Aussi connu sous le nom de SFDR (Sustainable Finance Disclosure), "ce règlement avait pour objectif d’harmoniser et de renforcer les obligations de transparence applicables aux acteurs qui commercialisent certains produits financiers ou qui prodiguent des conseils sur ces produits." (Revue de l’ACPR, avril 2021)

Pour ce qui est de la Deutsche Bank, il est donc probable que la virtuosité de bon nombre de ses actifs ait été surévaluée. Alors : erreur, négligence, méconnaissance ou cynisme ?

Le problème, c'est que ces produits d’investissement rapportent effectivement très gros. Selon les prévisions de Bloomberg Intelligence, d’ici 2025, l’ensemble de ces actifs devrait culminer à plus de 50 000 milliards de dollars. Une somme équivalente au tiers des actifs mondiaux sous gestion.

Qu'est-ce qu'une accusation en "greenwashing" ?

Le greenwashing est une technique frauduleuse employée dans le domaine du marketing et de la communication. Il s'agit de promouvoir une image de marque plus responsable, éthique et écologique qu'elle ne l'est en réalité.

Pour les entreprises usant du greenwashing de manière intentionnelle, le but est de donner une image de marque éco-responsable, sans avoir à opérer les efforts nécessaires pour le devenir. Il arrive toutefois que certaines entreprises fassent du greenwashing par maladresse, négligence ou encore par méconnaissance du sujet.

En France, le greenwashing est une infraction passible de deux ans d’emprisonnement et d’une amende de 300 000 euros - celle-ci pouvant être portée (de manière proportionnée aux avantages tirés du délit) à 80 % des dépenses engagées pour la réalisation de la publicité ou de la pratique coupable de greenwashing (article L.132-2 du Code de la consommation).

En outre, depuis le 1er janvier 2023 en France, le recours aux allégations de neutralité carbone est encadré par la loi. En cas d'infraction, les organisations concernées sont passibles d'une amende de 100 000 euros.

Pourquoi les sphères financière et bancaire font-elles l'objet d'une telle attention ?

D’après l’étude menée par Oxfam en octobre 2020, l’empreinte carbone des banques françaises représente huit fois les émissions de gaz à effet de serre de la France.

Sans le savoir, bon nombre de citoyens participent au financement des énergies fossiles, principaux responsables du réchauffement climatique. En effet, beaucoup de banques soutiennent l’exploitation et l’utilisation de ces énergies polluantes via l’épargne de leurs clients. Ce soutien se manifeste au travers de leurs choix de financement et d’investissement.

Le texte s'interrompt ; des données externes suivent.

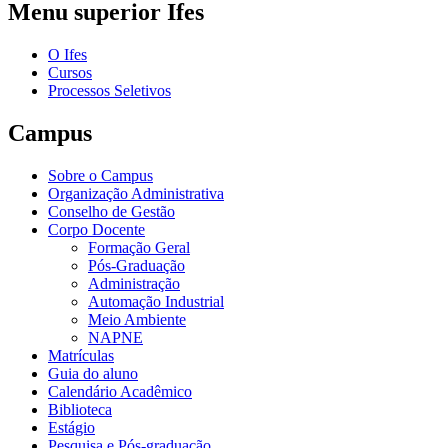
Menu superior Ifes
O Ifes
Cursos
Processos Seletivos
Campus
Sobre o Campus
Organização Administrativa
Conselho de Gestão
Corpo Docente
Formação Geral
Pós-Graduação
Administração
Automação Industrial
Meio Ambiente
NAPNE
Matrículas
Guia do aluno
Calendário Acadêmico
Biblioteca
Estágio
Pesquisa e Pós-graduação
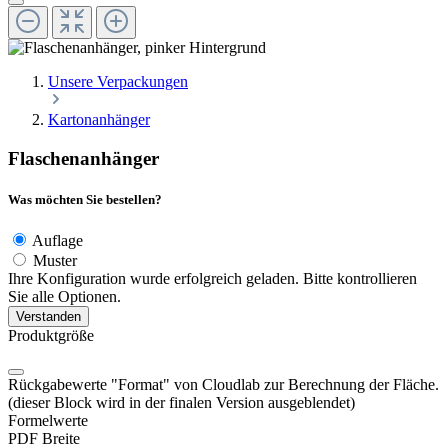
Unsere Verpackungen
Kartonanhänger
Flaschenanhänger
Was möchten Sie bestellen?
Auflage
Muster
Ihre Konfiguration wurde erfolgreich geladen. Bitte kontrollieren
Sie alle Optionen.
Verstanden
Produktgröße
Rückgabewerte "Format" von Cloudlab zur Berechnung der Fläche.
(dieser Block wird in der finalen Version ausgeblendet)
Formelwerte
PDF Breite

Or, selon le 13ème rapport Banking on Climate Chaos, en 2020, les banques françaises auraient représentés les principaux apports financiers européens des énergies fossiles. Depuis 2016, elles les auraient financées à hauteur de 350 milliards de dollars.

Pour être juste, il faut souligner que l'abandon instantané du recours aux énergies fossiles ne semble pas envisageable en l'état. Les besoins mondiaux en matière d'énergie ne rendent pas cette hypothèse crédible. Pour sortir des énergies fossiles, un système alternatif doit d'abord être créé - idéalement fondé sur le recours aux énergies renouvelables. Pour autant, la réalité du changement climatique et le rôle que les énergies fossiles jouent dans cette catastrophe nous obligent à trouver le moyen de les abandonner le plus vite possible. Et c'est là le début des tensions : pour beaucoup, les banques traînent des pieds.

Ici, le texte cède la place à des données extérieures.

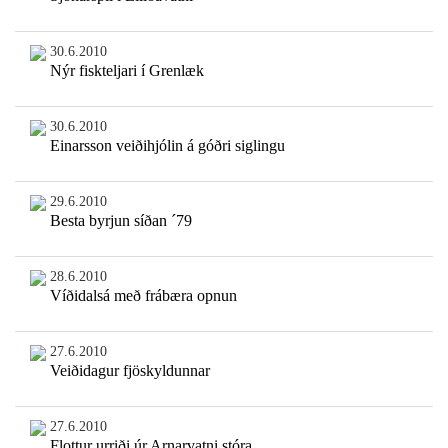
30.6.2010
Nýr fiskteljari í Grenlæk
30.6.2010
Einarsson veiðihjólin á góðri siglingu
29.6.2010
Besta byrjun síðan ´79
28.6.2010
Víðidalsá með frábæra opnun
27.6.2010
Veiðidagur fjöskyldunnar
27.6.2010
Flottur urriði úr Arnarvatni stóra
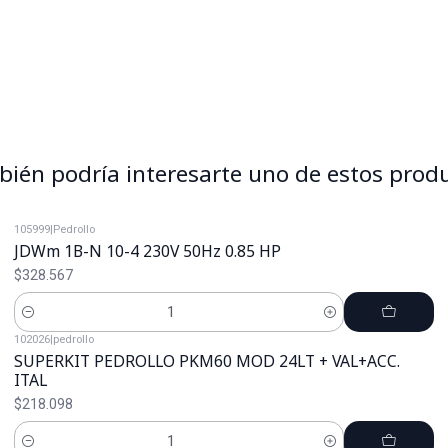
ién podría interesarte uno de estos prod
105999
|
Pedrollo
JDWm 1B-N 10-4 230V 50Hz 0.85 HP
$328.567
Cantidad
102026
|
pedrollo
SUPERKIT PEDROLLO PKM60 MOD 24LT + VAL+ACC.
ITAL
$218.098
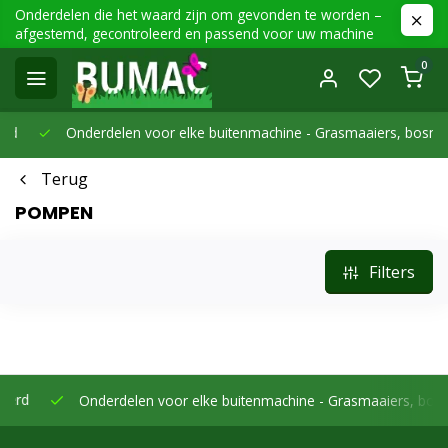
Onderdelen die het waard zijn om gevonden te worden –
afgestemd, gecontroleerd en passend voor uw machine
0
Onderdelen voor elke buitenmachine -
Grasmaaiers, bosmaaier
Terug
POMPEN
Filters
Onderdelen voor elke buitenmachine -
Grasmaaiers, bosmaaier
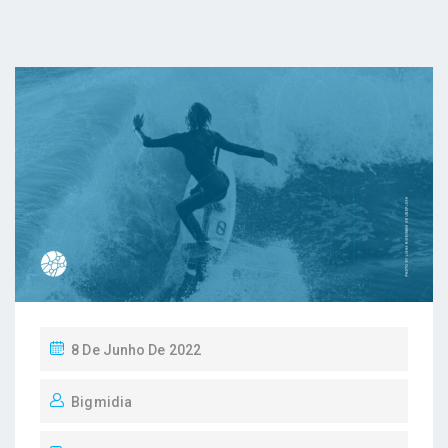
P
8 De Junho De 2022
O
Bigmidia
S
T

D’après les analystes, au cours des 20 prochaines années, le marché des fonds ESG devrait connaître une croissance de 20 000 milliards de dollars. En somme, plus le réchauffement climatique fait irruption dans l’actualité, plus ce type d’actifs connaît du succès… 

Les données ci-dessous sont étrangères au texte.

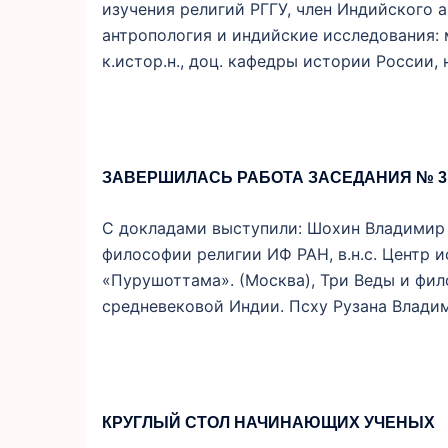
изучения религий РГГУ, член Индийского 
антропология и индийские исследования: 
к.истор.н., доц. кафедры истории России,
ЗАВЕРШИЛАСЬ РАБОТА ЗАСЕДАНИЯ № 3
С докладами выступили: Шохин Владимир Кир
философии религии ИФ РАН, в.н.с. Центр 
«Пурушоттама». (Москва), Три Веды и фил
средневековой Индии. Псху Рузана Владими
КРУГЛЫЙ СТОЛ НАЧИНАЮЩИХ УЧЕНЫХ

Une aubaine financière. Mais à quel prix ? 

Ce qu'il faut retenir

C'est à la justice qu'il appartient de trancher le cas de la Deutsche Bank. Du reste, pour les autres institutions bancaires, cette affaire doit sonner comme un véritable signal : celui du changement. S'il ne fallait retenir qu'une chose de cet événement, c'est que la question de la transition écologique est devenue trop sérieuse pour prendre certaines allégations à la légère. Ou ne pas suivre de près les évolutions relatives à la transition du secteur bancaire. Ce dernier a entamé sa mue - en témoigne l'émergence progressive du modèle des banques éthiques. Libre à ceux qui le souhaitent d'entrer dans la danse. Il n'est pas trop tard.